Suppose we want to estimate $p$ with a margin of error of 0.01 with a 95% confidence interval. Assuming the worst case, $p = 0.5$ (which maximizes variance $p(1-p)$):

$$
n = \frac{z^2_{0.05/2} \times 0.5 \times (1-0.5)}{0.01^2} 
\approx \frac{(1.96)^2 \times 0.25}{0.0001} 
= \boxed{9604}
$$

**3. Understanding the precision vs. speed problem**

We would need about $n = 10000$ repetitions to get what I would consider a barely passing estimate of the probability. In the actual RISK game, estimates are rounded to the nearest percent (0.01), so using a margin of error of 0.5% (0.005) would make more sense ($n \approx 38416$). Unfortunately, the former is probably the best we can do, since over-tightening the margin of error comes at the cost of square scaling repetitions and thus unacceptably long computational times. The pattern is shown in the table below:

| Margin of Error ($E$) | Upper bound $n$ for 95% CI |
| ------------------- | -------------------------- |
| 0.1% (0.001)        | \~1,000,000                |
| 0.5% (0.005)        | \~40,000                   |
| **1% (0.01)**       | **\~10,000**               |
| 2% (0.02)           | \~2,400                    |
| 5% (0.05)           | \~400                      |
| 10% (0.10)          | \~100                      |

**Final answer? Use `reps = 10000` for Monte Carlo estimation.**

### Utility functions

I've created a **generic benchmark wrapper function** that accepts any callable (function) along with its arguments, runs it a specified number of trials, and returns summary statistics like total time, average time per call, and standard deviation:

In [121]:
def benchmark_test(func, *args, trials=num_trials, verbose=True, **kwargs):
    """
    Benchmark wrapper to time execution of a function over multiple runs.

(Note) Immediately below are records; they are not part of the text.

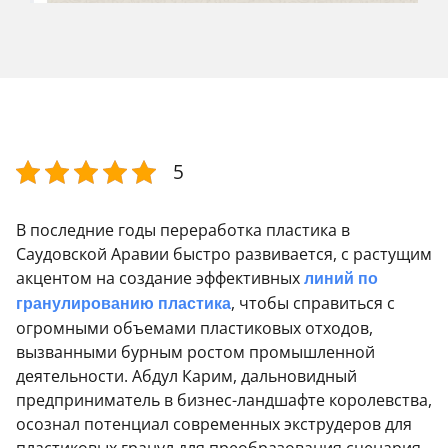
5
В последние годы переработка пластика в
Саудовской Аравии быстро развивается, с растущим
акцентом на создание эффективных
линий по
гранулированию пластика
, чтобы справиться с
огромными объемами пластиковых отходов,
вызванными бурным ростом промышленной
деятельности. Абдул Карим, дальновидный
предприниматель в бизнес-ландшафте королевства,
осознал потенциал современных экструдеров для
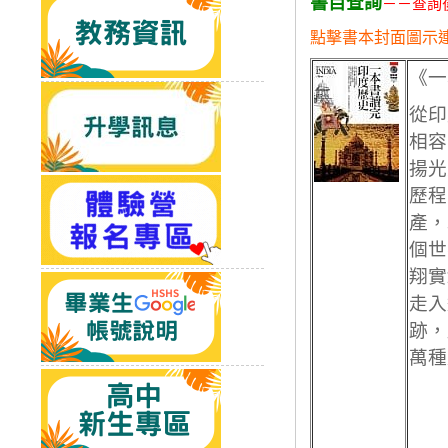
書目查詢
－－查詢
點擊書本封面圖示
《一
從印
相容
揚光
歷程
產，
個世
翔實
走入
跡，
萬種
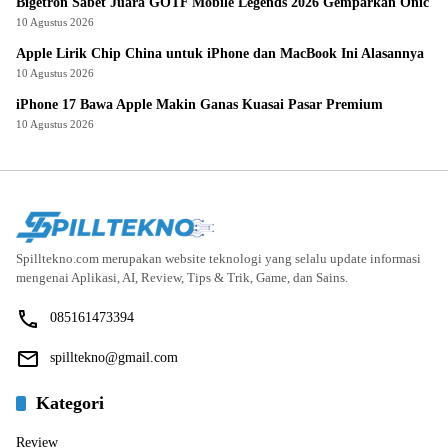
Bigetron Sabet Juara GOTF Mobile Legends 2026 Gemparkan Onic
10 Agustus 2026
Apple Lirik Chip China untuk iPhone dan MacBook Ini Alasannya
10 Agustus 2026
iPhone 17 Bawa Apple Makin Ganas Kuasai Pasar Premium
10 Agustus 2026
Spilltekno.com merupakan website teknologi yang selalu update informasi
mengenai Aplikasi, AI, Review, Tips & Trik, Game, dan Sains.
085161473394
spilltekno@gmail.com
Kategori
Review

    Args:   func (callable): Function to benchmark.
            *args: Positional arguments to pass to func.
            trials (int): Number of trials to run func.
            verbose (bool): Whether to print summary stats.
            **kwargs: Keyword arguments to pass to func.

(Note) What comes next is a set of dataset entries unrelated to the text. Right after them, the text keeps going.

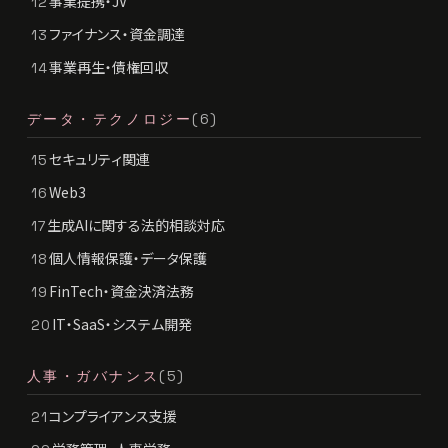
事業提携・JV
12
ファイナンス・資金調達
13
事業再生・債権回収
14
データ・テクノロジー
(6)
セキュリティ関連
15
Web3
16
生成AIに関する法的相談対応
17
個人情報保護・データ保護
18
FinTech・資金決済法務
19
IT・SaaS・システム開発
20
人事・ガバナンス
(5)
コンプライアンス支援
21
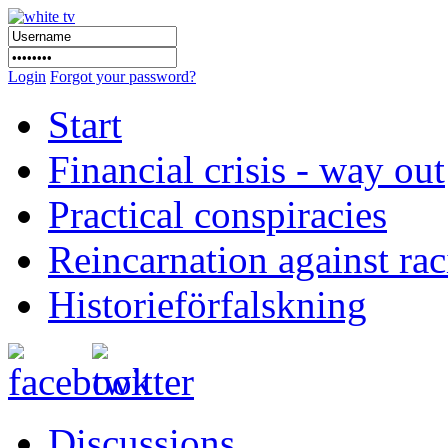
Login
Forgot your password?
Start
Financial crisis - way out
Practical conspiracies
Reincarnation against ra
Historieförfalskning
Discussions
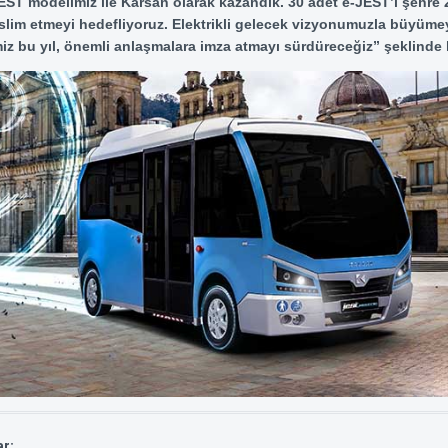
JEST modelimiz ile Karsan olarak kazandık. 30 adet e-JEST’i şehre 2
eslim etmeyi hedefliyoruz. Elektrikli gelecek vizyonumuzla büyüme
iz bu yıl, önemli anlaşmalara imza atmayı sürdüreceğiz” şeklinde
ar:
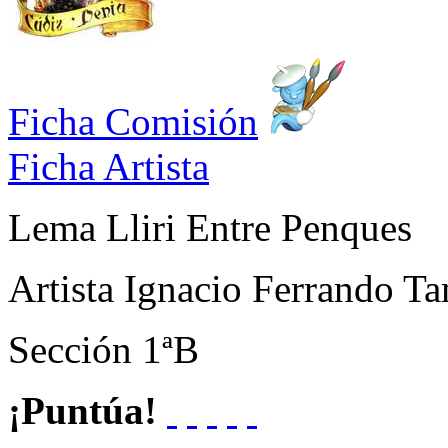
Ficha Comisión
Ficha Artista
Lema
Lliri Entre Penques
Artista
Ignacio Ferrando Ta
Sección
1ªB
¡Puntúa!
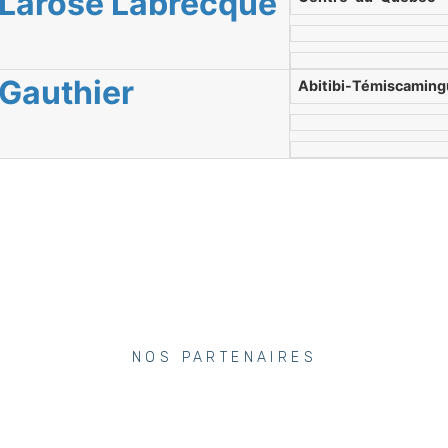
Larose Labrecque
Gauthier
Abitibi-Témiscamin
NOS PARTENAIRES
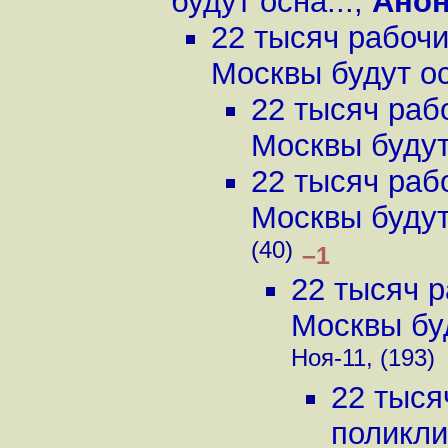
будут осна...
,
Ано
22 тысяч рабочи
Москвы будут ос
22 тысяч раб
Москвы будут 
22 тысяч раб
Москвы будут 
(40)
–1
22 тысяч р
Москвы буд
Ноя-11, (193)
22 тыся
поликли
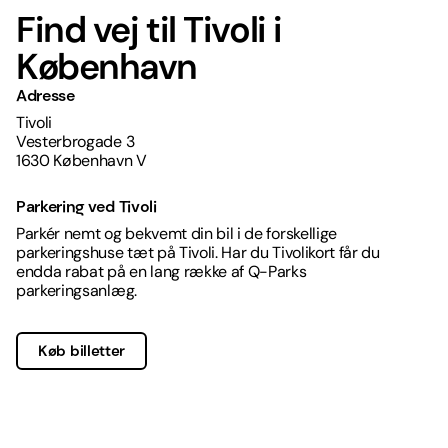
Find vej til Tivoli i
København
Adresse
Tivoli
Vesterbrogade 3
1630 København V
Parkering ved Tivoli
Parkér nemt og bekvemt din bil i de forskellige
parkeringshuse tæt på Tivoli. Har du Tivolikort får du
endda rabat på en lang række af Q-Parks
parkeringsanlæg.
Køb billetter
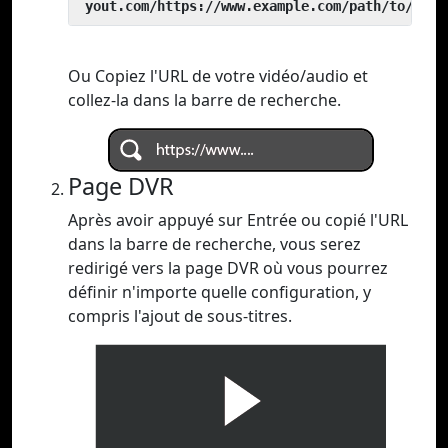
 yout.com/https://www.example.com/path/to/vide
Ou Copiez l'URL de votre vidéo/audio et
collez-la dans la barre de recherche.
Page DVR
Après avoir appuyé sur Entrée ou copié l'URL
dans la barre de recherche, vous serez
redirigé vers la page DVR où vous pourrez
définir n'importe quelle configuration, y
compris l'ajout de sous-titres.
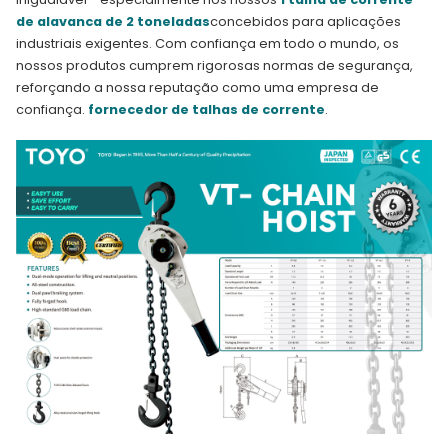
de alavanca de 2 toneladas
concebidos para aplicações
industriais exigentes. Com confiança em todo o mundo, os
nossos produtos cumprem rigorosas normas de segurança,
reforçando a nossa reputação como uma empresa de
confiança.
fornecedor de talhas de corrente
.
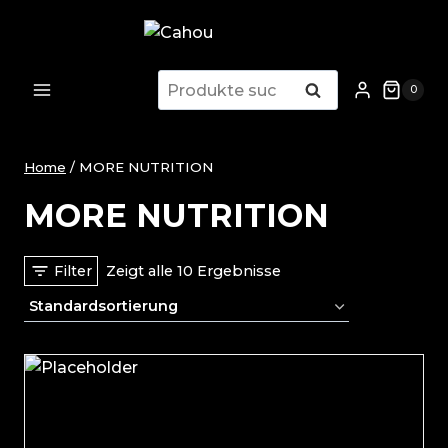
Zum
Inhalt
springen
Suche
Suche
0
nach:
Home
/
MORE NUTRITION
MORE NUTRITION
Filter
Zeigt alle 10 Ergebnisse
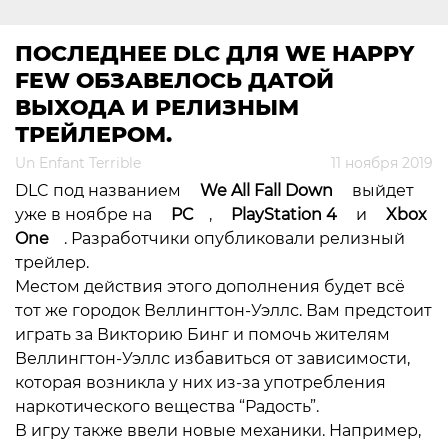
ПОСЛЕДНЕЕ DLC ДЛЯ WE HAPPY
FEW ОБЗАВЕЛОСЬ ДАТОЙ
ВЫХОДА И РЕЛИЗНЫМ
ТРЕЙЛЕРОМ.
Un Enfant Terrible
11 ноября 2019
DLC под названием
We All Fall Down
выйдет
уже в ноябре на
PC
,
PlayStation 4
и
Xbox
One
. Разработчики опубликовали релизный
трейлер.
Местом действия этого дополнения будет всё
тот же городок Веллингтон-Уэллс. Вам предстоит
играть за Викторию Бинг и помочь жителям
Веллингтон-Уэллс избавиться от зависимости,
которая возникла у них из-за употребления
наркотического вещества “Радость”.
В игру также ввели новые механики. Например,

    Returns:    dict: Summary statistics with keys:

            - total_time (float): Total time for all trials (seconds).
            - avg_time (float): Average time per call (seconds).
            - std_time (float): Standard deviation of times (seconds).
            - times (np.ndarray): Array of individual run times.
            - result: The result of the last function call.
    """
    times = []
    result = None
    for _ in range(trials):
        start = time.time()
        result = func(*args, **kwargs)
        end = time.time()
        times.append(end - start)
    times = np.array(times)
    summary = {
        "total_time": times.sum(),
        "avg_time": times.mean(),
        "std_time": times.std(),
        "times": times,
        "result": result
    }
    if verbose:
        print(f"Function '{func.__name__}' benchmarked over {trials} trials:")
        print(f"  Total time: {summary['total_time']:.4f} sec")
        print(f"  Average time per call: {summary['avg_time']:.6f} sec")
        print(f"  Std dev of times: {summary['std_time']:.6f} sec")
    return summary

## 2. Baseline implementations benchmarking

We define our baseline `battle` and `estimate_win_probability` functions as follows: 

In [122]:
def battle(a=num_attackers, d=num_defenders):
        """
        Simulates a full battle in according with RISK True Random settings.

        Args:
            a (int): Number of attackers
            d (int): Number of defenders
                
        Returns:    
            (int, int): The total remaining troops on both sides.
        """
        while a > 0 and d > 0:
            # Attacker rolls 3 dice (while they have 3+ troops)
            atk_dice = min(3, a) 
            # Defender rolls 2 dice (while they have 2+ troops)
            def_dice = min(2, d)

            att_rolls = np.random.randint(1, 7, size=atk_dice)
            def_rolls = np.random.randint(1, 7, size=def_dice)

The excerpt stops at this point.